Quelques semaines après, le fils du Trésorier impérial de la Guerre entrait dans les ordres, et l'on peut supposer que c'est cet influent père qui commanda la messe jouée le 26 décembre 1796 pour célébrer cet accès à la prêtrise.
Le titre latin de cette "Missa in tempore belli" peut aussi s'expliquer par le contexte puisque le gouvernement autrichien s'alarmait de l'hégémonique campagne que les troupes napoléoniennes menaient dans l'Italie voisine.
Le titre allemand ("Paukenmesse") fait référence aux roulements de timbales qui évoquent peut-être les tambours de l'armée française.
Ces enregistrements de novembre 2001 s'avèrent particulièrement dégraissés (on entend à peine les contrebasses) ce qui allège encore l'interprétation épurée que dirige le maestro anglais.

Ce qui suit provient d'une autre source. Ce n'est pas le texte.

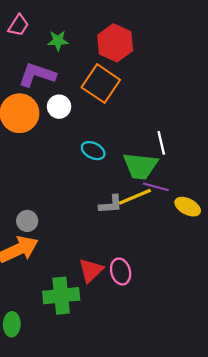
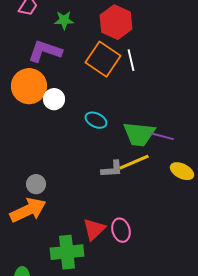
white circle: (59, 107) -> (54, 99), moved
white line: (161, 143) -> (131, 60), moved
purple line: (156, 187) -> (162, 136), moved

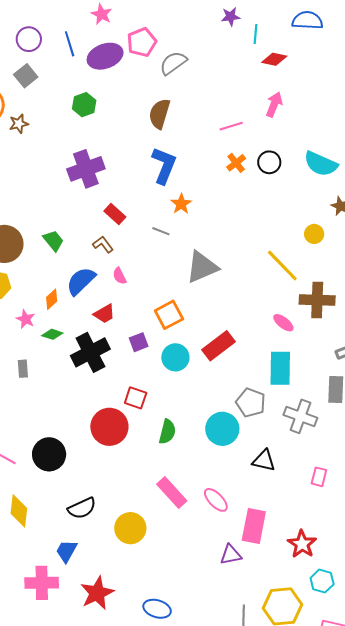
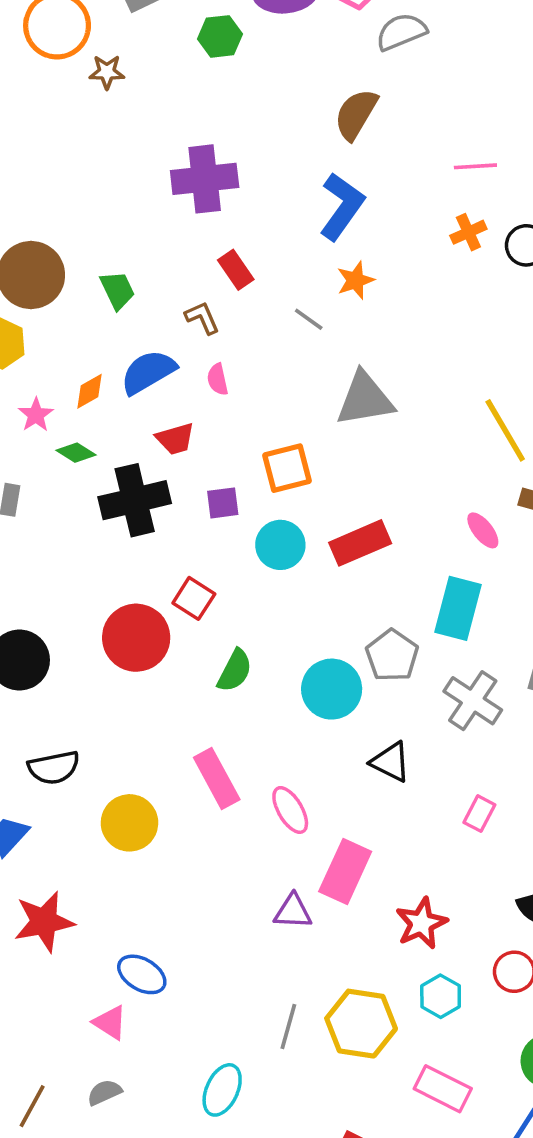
green hexagon: (84, 105) -> (220, 36), moved

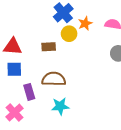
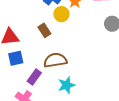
brown rectangle: (49, 47) -> (44, 30), turned 72
purple rectangle: (29, 92) -> (34, 77), turned 63

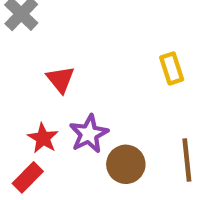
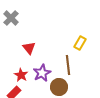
yellow rectangle: (172, 68) -> (80, 43), turned 48
brown line: (187, 160) -> (68, 65), moved

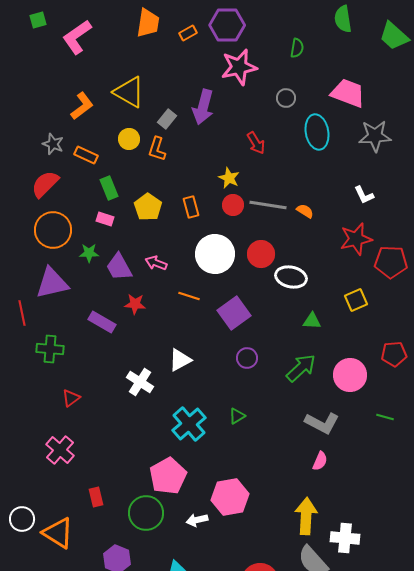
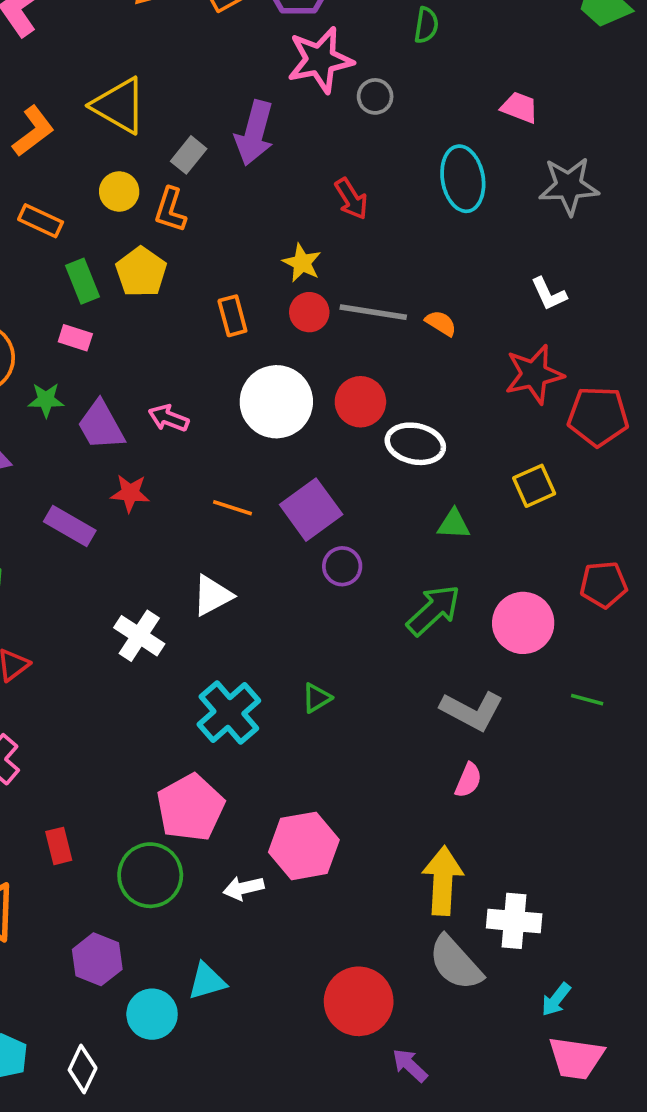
pink trapezoid: (348, 93) -> (519, 107), size x0.6
gray circle: (286, 98) -> (375, 96), moved
yellow pentagon: (148, 207) -> (141, 272), moved
orange line: (189, 296) -> (232, 508), moved
purple circle: (247, 358) -> (342, 566), moved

Dès le Gloria de la "Heiligmesse", la justesse et la précision du Monteverdi Choir confirment leur virtuosité sans rivale. On regrette en même temps que les archets des Baroque Soloists sonnent bien maigres si l'on préfère une pâte orchestrale plus étoffée.
Selon moi, cette lecture brillante s'investit dans le mouvement cinétique au détriment de la profondeur expressive. La vélocité de l'articulation impressionne souvent, mais le coeur voudrait percevoir un autre épanouissement pour s'émouvoir.
Par exemple, le « et incarnatus est » de la "Paukenmesse" me semble ici aussi éthéré que sec.